Income and profit of the financial institutions like commercial banks and financial institutions depend upon its lending procedure, lending policy and mobilizing collected fund through investing in different securities. The greater the credit created by the bank the higher will be the profitability. Some required features of sound lending policy and fund mobilization is explained as under:
a) Safety and Security
Financial institutions should inlets their deposit in profitable and secured sectors. They should not invest their fund in securities of those companies whose securities are too much depreciated and fluctuated because of risk of loss factors. They should accept those securities, which are marketable, durable, profitable and high market price as well as stable. In this case MAST should be applied for the investment.
Where,
M = Marketability
A = Ascertain ability
S = Stability
T = Transferability
b) Legality
Each and every financial institution follow the rules and regulation of the company, government and various directions supplied by Nepal Rastra Bank, Ministry of Finance and on while issuing securities and mobilizing their fund.

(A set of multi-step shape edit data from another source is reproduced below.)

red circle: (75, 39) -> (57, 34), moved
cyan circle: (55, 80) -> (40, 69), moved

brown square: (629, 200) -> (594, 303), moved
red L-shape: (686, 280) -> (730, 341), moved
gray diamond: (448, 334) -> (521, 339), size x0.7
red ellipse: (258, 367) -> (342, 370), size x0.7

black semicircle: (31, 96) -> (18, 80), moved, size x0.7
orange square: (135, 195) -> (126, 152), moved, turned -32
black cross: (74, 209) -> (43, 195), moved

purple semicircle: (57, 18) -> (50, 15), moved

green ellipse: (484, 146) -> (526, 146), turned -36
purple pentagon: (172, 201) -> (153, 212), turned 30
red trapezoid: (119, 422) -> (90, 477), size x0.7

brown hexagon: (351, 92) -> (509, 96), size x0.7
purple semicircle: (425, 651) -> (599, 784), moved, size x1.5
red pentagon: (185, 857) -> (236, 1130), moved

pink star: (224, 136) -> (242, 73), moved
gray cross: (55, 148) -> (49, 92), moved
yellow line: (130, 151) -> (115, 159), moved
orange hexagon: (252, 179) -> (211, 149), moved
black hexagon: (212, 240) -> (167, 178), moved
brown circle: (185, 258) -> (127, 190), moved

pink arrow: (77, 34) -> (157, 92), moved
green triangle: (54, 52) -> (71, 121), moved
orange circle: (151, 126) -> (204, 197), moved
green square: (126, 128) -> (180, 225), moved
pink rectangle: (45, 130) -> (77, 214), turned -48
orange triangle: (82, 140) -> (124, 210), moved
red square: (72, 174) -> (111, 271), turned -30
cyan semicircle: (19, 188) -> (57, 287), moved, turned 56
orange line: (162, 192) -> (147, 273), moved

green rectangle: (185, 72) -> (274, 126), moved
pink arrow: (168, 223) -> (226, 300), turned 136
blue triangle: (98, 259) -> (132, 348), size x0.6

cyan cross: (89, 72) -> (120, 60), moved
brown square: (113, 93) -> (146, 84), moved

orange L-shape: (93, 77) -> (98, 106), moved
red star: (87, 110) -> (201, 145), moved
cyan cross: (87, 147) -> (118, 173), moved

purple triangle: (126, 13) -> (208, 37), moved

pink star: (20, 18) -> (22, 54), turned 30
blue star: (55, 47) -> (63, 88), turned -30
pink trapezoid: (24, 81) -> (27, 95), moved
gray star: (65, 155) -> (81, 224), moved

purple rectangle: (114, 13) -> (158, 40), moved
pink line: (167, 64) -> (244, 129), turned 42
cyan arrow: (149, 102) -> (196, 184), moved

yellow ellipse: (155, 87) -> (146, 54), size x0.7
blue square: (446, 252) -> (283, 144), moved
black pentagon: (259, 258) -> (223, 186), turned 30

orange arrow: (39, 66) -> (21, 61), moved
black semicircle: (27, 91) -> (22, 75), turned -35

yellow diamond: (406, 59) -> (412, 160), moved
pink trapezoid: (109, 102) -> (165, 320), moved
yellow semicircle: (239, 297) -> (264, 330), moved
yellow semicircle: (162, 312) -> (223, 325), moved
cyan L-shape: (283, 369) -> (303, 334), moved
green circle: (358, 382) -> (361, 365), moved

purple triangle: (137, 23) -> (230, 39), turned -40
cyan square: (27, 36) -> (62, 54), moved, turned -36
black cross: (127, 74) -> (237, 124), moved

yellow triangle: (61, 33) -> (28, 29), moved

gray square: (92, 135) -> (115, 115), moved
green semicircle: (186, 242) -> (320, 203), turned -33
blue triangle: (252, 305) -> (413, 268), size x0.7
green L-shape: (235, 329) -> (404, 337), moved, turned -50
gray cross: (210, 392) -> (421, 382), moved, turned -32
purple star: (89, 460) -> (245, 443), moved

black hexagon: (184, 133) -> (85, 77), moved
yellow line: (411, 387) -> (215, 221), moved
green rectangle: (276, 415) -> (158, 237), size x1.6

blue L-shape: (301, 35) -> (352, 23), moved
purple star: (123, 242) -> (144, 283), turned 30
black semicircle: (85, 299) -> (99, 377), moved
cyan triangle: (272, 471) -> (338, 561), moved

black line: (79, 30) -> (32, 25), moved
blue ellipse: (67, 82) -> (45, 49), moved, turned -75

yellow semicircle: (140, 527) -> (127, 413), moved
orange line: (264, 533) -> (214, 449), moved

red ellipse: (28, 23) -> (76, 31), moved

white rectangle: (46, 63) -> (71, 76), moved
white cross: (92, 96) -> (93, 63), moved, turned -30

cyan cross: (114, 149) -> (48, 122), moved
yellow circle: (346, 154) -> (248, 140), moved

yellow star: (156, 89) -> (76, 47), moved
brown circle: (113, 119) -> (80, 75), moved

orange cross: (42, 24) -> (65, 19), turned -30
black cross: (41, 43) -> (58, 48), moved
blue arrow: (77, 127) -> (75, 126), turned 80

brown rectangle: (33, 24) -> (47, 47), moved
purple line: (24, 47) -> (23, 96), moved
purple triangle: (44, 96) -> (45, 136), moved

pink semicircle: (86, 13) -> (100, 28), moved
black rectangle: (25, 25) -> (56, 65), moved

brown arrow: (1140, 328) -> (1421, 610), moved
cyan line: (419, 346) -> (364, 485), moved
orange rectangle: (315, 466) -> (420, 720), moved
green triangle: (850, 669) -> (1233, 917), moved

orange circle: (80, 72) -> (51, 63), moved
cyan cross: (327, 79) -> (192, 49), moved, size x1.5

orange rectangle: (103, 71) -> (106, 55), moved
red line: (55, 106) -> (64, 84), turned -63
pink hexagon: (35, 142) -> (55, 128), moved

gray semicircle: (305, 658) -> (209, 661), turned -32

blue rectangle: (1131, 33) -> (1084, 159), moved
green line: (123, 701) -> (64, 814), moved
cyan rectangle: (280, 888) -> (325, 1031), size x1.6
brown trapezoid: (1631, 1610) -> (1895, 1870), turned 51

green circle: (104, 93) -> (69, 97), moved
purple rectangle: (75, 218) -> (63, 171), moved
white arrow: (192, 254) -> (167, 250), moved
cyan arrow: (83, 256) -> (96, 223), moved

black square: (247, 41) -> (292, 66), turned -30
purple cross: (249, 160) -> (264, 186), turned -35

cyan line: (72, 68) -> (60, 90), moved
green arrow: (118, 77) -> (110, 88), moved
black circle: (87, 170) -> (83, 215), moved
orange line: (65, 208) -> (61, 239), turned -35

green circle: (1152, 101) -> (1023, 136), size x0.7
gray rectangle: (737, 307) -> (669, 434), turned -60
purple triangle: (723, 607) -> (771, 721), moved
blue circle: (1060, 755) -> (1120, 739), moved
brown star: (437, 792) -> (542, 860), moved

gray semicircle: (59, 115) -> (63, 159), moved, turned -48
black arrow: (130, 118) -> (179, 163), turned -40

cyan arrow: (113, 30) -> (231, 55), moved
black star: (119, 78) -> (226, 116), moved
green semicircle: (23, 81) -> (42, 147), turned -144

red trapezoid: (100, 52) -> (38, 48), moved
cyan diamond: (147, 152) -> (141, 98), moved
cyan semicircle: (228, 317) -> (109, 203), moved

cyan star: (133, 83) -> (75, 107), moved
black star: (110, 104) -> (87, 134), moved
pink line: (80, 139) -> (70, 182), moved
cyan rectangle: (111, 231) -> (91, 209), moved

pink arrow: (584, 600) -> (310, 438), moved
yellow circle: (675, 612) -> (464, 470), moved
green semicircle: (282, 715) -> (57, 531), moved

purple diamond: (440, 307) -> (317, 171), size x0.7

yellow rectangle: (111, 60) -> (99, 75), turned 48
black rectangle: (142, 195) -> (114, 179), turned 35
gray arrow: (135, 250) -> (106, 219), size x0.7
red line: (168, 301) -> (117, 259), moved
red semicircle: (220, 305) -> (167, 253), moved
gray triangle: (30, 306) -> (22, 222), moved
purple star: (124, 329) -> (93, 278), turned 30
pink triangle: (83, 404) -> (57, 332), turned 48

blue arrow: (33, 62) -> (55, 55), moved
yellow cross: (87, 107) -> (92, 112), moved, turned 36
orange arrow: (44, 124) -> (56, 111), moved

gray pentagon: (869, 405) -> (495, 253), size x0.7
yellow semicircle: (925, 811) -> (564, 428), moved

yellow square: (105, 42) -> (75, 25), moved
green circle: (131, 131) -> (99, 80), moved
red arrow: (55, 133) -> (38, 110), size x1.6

Illegal securities will bring out any problems to the investors. Lastly, the reputation and goodwill of the firm may be lost.
c) Liquidity
Liquidity is the position of the firm to meet current or short-term obligations. General public or customers deposit their savings at the banks in different accounts having full confidence of repayment by the banks whenever they require. To show a good current position and maintain the confidence, every firm must keep proper cash balance with them while investing in different securities and granting loan for excess fund.
d) Profitability
To maximize the return on investment and lending position, financial institutions must invest their collected fund in proper sectors. Finally they can maximize their volume of wealth. Their return depends upon the interest rate, volume of loan its time period and nature of investment on different securities and sectors.
e) Tangibility
A commercial bank should prefer tangible security to an intangible one. Though it may be considered that tangible properly doesn’t yield an income apart from intangible securities, which have lost their value due to price level inflation.
f)Purpose of Loan
Banks and other financial institutions must examine why loan is required to the customer. If customers do not use their borrowings, they can never repay and the financial institutions will have heavy bad debts. So, they should collect detailed information about the plan and scheme of the borrowing.
g) Diversification
A firm can invest its deposit collection in various securities to minimize the risk. So, all the firms must diversify their fund or make portfolio investment. Diversification helps to earn a good return and minimize the risks and uncertainty. So, the firms are making portfolio investment with different securities of different companies.